黙々とパンを食べる。朝はパン派だし、ご飯なんて重いもの食べられない。
 もっと食べなさい。
 お母さんが食パンを一斤持ってくる。
 さすがにこれは食べられない。
 目を伏せ首を振った。
 いつもどおり、これ以上は食べられないという意思表示。

「もう。

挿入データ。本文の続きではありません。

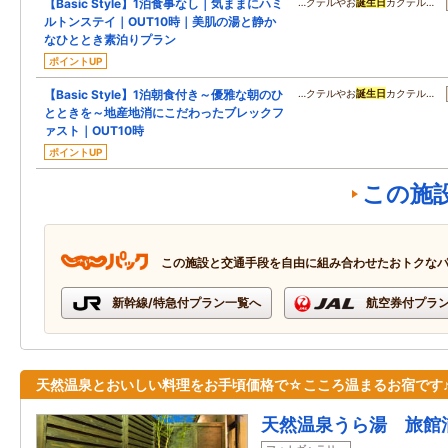
【Basic Style】1泊食事なし｜気ままにハミ
…クテルやお
誕生日
カクテル…
ルトンステイ｜OUT10時｜美肌の湯と静か
なひととき素泊りプラン
ポイントUP
【Basic Style】1泊朝食付き～優雅な朝のひ
…クテルやお
誕生日
カクテル…
とときを～地産地消にこだわったブレックフ
ァスト｜OUT10時
ポイントUP
この施
この施設と交通手段を自由に組み合わせたおトクな
新幹線/特急付プラン一覧へ
航空券付プラ
天然温泉とおいしい料理をお手頃価格で☆こころ温まるお宿です
天然温泉うら湯 旅館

姉妹揃って、貴方も食が細いんだから」
 家一番の大食らいが溜息吐く。
 確かに自分は小食なほうだ、けれどお母さんには負ける。
 いくら朝散歩をしたからって、丼一杯は食べ過ぎじゃないのか。
「貴方は美人なんだから。ちゃんと食べて大きくなりなさい」
「そんなこと……」
「少なくとも。貴方は私に似ているわ。顔立ちとか、若い頃にそっくり」

 それは、
 純粋に嬉しい。

 こんな、素敵な人になりたい

 そんな夢が在ったから。

「……(じー)」
 お母さんを見る。
「なに…?」

「……(じー)」
 自分を見る。
 主に首から下を。

「……(じー)」
 もう一度お母さんを見る。
「だからなに?」
 わたしはため息を吐いた。
 所詮、似ているのは顔だけなのだ。
 洗濯板が肉まんになれるはずはない。